- Semen Padang
Tak Mau Cari Alasan Usai Semen Padang Dipermalukan Persijap, Imran Nahumarury Blak-blakan soal Kondisi Tim
Jakarta, tvOnenews.com - Pelatih Semen Padang FC, Imran Nahumarury, menegaskan tidak ingin mencari alasan usai timnya kalah 0-2 dari Persijap Jepara pada lanjutan BRI Super League 2025/2026 di Stadion GOR Haji Agus Salim, Senin (20/4/2026).
Imran menyebut kekalahan tersebut murni karena timnya gagal memanfaatkan peluang, sementara lawan tampil lebih efektif dalam penyelesaian akhir.
"Saya tidak mau cari alasan. Namun, begitulah ketika tidak ada peluang, ya, maka tidak terjadi gol. Sementara lawan punya peluang dan mencetak gol," ujar Imran usai pertandingan.
Ia juga membantah anggapan bahwa hujan deras yang mengguyur pertandingan menjadi penyebab kegagalan timnya meraih hasil maksimal. Menurutnya, kondisi cuaca seharusnya tidak menjadi alasan bagi pemain profesional.
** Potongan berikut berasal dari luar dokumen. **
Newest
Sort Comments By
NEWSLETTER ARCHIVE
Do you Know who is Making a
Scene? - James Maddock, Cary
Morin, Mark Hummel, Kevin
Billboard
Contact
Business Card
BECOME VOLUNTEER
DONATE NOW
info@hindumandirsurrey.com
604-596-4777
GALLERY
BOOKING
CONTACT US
"Kalau memang pemain profesional, tidak ada alasan (hujan)," tegasnya.
Imran menilai timnya gagal memaksimalkan status sebagai tuan rumah. Padahal, strategi telah dipersiapkan secara matang dalam sepekan terakhir. Namun, implementasi di lapangan tidak berjalan sesuai rencana.
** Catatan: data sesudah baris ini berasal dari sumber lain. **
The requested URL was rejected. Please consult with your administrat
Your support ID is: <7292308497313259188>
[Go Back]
Hal senada disampaikan pemain Semen Padang, Ricki Ariansyah. Ia menegaskan kekalahan tersebut bukan disebabkan faktor eksternal, melainkan murni kesalahan tim.
"Ini murni kesalahan kami. Kami harus berbenah untuk pertandingan selanjutnya," kata Ricki.
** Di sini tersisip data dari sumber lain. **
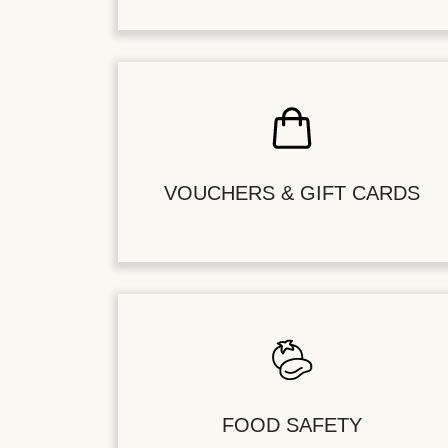
VOUCHERS & GIFT CARDS
FOOD SAFETY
Meski saat ini Semen Padang masih terpuruk di zona degradasi, Ricki menegaskan timnya belum menyerah. Ia menyebut masih ada enam laga krusial yang harus dimaksimalkan untuk memperbaiki posisi di klasemen.
Ricki juga menyampaikan permohonan maaf kepada para suporter karena gagal mempersembahkan kemenangan di kandang. Ia pun mengajak masyarakat Ranah Minang untuk tetap memberikan dukungan hingga akhir musim.
Akibat kekalahan ini, Semen Padang tertahan di peringkat ke-17 klasemen sementara dengan koleksi 20 poin dari 28 pertandingan. Sementara itu, Persijap berada di posisi ke-13 dengan 28 poin dari jumlah laga yang sama.